The International Monetary Fund won’t join a European bailout of Greece until differences on the nation’s budget plan are resolved between the fund and European creditors, IMF Managing Director Christine Lagarde said.

“Program discussions between Greece and the institutions have made progress in recent weeks, but significant gaps remain to be bridged before an agreement can be reached that would include the IMF under one of our program facilities,” Lagarde said in a letter to euro-area finance ministers. An IMF spokesman confirmed the authenticity of the letter, which was first reported by the Financial Times.

Euro-area governments are reviewing whether to release the second installment of an 86-billion-euro ($98 billion) bailout for Greece.

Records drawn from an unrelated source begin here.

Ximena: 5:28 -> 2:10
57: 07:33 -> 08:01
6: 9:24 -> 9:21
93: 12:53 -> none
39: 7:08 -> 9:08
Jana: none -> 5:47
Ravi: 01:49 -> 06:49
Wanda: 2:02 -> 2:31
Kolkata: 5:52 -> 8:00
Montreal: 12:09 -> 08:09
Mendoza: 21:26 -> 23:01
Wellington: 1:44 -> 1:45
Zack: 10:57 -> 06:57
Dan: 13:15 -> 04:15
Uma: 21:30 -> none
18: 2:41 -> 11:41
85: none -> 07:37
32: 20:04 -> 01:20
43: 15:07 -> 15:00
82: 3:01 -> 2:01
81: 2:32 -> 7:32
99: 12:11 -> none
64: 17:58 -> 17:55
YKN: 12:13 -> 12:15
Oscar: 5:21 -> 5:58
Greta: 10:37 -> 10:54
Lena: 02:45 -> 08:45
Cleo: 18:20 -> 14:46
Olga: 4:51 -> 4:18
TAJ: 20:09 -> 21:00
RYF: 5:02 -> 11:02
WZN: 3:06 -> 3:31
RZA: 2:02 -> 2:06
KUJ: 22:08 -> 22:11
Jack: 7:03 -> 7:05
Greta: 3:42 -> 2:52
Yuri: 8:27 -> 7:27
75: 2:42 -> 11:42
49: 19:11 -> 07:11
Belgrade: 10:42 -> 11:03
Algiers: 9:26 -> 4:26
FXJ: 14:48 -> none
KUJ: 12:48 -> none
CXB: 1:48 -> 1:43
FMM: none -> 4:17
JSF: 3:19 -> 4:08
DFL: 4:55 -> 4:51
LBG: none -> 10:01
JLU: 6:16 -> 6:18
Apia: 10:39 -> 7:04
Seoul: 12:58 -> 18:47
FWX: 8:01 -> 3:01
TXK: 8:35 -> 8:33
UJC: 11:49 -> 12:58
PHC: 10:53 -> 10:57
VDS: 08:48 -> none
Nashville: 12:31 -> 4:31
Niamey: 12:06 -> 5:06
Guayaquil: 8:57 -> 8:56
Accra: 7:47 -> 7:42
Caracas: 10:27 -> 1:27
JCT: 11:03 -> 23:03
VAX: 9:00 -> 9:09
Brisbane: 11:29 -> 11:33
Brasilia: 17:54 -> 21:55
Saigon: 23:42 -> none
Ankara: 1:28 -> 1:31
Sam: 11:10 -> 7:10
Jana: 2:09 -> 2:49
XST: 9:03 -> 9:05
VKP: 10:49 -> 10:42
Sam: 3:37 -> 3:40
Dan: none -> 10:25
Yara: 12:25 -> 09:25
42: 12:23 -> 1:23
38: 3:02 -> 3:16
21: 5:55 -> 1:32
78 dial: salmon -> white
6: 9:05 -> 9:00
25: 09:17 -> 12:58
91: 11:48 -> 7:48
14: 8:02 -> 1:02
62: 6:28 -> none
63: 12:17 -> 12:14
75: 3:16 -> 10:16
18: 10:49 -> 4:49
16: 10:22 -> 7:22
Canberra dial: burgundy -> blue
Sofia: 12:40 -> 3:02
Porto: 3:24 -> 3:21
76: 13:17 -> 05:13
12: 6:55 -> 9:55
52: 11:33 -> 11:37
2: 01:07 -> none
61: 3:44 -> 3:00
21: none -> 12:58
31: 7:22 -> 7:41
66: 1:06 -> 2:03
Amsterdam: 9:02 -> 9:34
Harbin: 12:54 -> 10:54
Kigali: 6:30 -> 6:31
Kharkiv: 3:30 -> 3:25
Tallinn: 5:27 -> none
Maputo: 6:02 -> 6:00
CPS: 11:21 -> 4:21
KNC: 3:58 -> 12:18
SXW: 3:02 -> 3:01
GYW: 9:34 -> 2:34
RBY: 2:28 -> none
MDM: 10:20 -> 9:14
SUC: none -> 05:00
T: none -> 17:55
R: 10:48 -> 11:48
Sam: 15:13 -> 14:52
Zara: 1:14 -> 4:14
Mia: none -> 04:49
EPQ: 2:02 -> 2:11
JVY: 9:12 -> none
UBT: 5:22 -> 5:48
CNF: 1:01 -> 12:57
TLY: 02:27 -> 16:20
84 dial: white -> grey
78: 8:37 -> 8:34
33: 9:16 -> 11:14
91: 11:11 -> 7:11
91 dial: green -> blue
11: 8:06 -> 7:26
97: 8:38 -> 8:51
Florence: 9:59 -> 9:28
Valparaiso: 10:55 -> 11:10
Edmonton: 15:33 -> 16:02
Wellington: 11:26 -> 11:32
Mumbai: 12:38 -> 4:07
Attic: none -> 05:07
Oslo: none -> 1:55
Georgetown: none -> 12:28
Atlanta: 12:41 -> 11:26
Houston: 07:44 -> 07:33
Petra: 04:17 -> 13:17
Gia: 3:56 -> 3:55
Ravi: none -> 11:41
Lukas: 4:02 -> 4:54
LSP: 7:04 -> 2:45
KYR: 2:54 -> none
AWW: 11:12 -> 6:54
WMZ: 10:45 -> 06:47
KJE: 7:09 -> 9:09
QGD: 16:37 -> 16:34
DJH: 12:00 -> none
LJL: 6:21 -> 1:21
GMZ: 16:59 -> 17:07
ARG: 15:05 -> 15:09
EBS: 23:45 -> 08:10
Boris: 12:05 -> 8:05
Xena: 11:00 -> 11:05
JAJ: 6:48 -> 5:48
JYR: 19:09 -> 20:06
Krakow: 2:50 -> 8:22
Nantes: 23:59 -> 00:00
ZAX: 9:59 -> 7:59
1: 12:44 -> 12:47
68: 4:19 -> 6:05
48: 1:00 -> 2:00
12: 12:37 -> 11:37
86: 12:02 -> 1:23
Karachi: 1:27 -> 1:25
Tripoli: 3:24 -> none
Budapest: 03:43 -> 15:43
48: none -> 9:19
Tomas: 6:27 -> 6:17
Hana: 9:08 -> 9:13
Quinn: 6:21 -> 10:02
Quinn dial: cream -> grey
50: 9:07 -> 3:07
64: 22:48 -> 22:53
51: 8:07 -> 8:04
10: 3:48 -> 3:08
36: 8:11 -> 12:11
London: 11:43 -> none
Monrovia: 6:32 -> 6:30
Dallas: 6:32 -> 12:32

The IMF has said it would be open to offering Greece a new loan, which would be separate from the European bailout. However, it has questioned Greece’s ability to meet the target of posting a fiscal surplus before interest payments of 3.5 percent of gross domestic product within two years, as stipulated under the European program.

Nearing Agreement

Lagarde said she wanted to clarify “unfounded allegations that the IMF is being inflexible” by calling for unnecessary new budget cuts that are delaying the talks. She said the IMF is close to agreeing with Greece on a package of fiscal measures equivalent to 2.5 percent of GDP that would help the country reach a surplus of 1.5 percent of output by 2018.

If the Europeans hold Greece to the original 3.5 percent target, the IMF could support an effort to temporarily reach that goal, even though it is “higher than what we consider economically and socially sustainable in the long run,” Lagarde said.

The Washington-based fund doesn’t believe Greece can reach the 3.5 percent target by “hiking already high taxes levied on a narrow base, cutting excessively discretionary spending, and counting on one-off measures as has been proposed in recent weeks,” she said, adding that cuts to discretionary spending proposed by Greece aren’t credible.

It’s also unrealistic to assume Greece can maintain a surplus of 3.5 percent for decades to come, according to Lagarde’s letter. Instead, the IMF proposes it adopt a target of 1.5 percent of GDP.

“For us to support Greece with a new IMF arrangement, it is essential that the financing and debt relief from Greece’s European partners are based on fiscal targets that are realistic because they are supported by credible measures to reach them,” Lagarde said. “We insist on such assurances in all our programs, and we cannot deviate from this basic principle in the case of Greece.”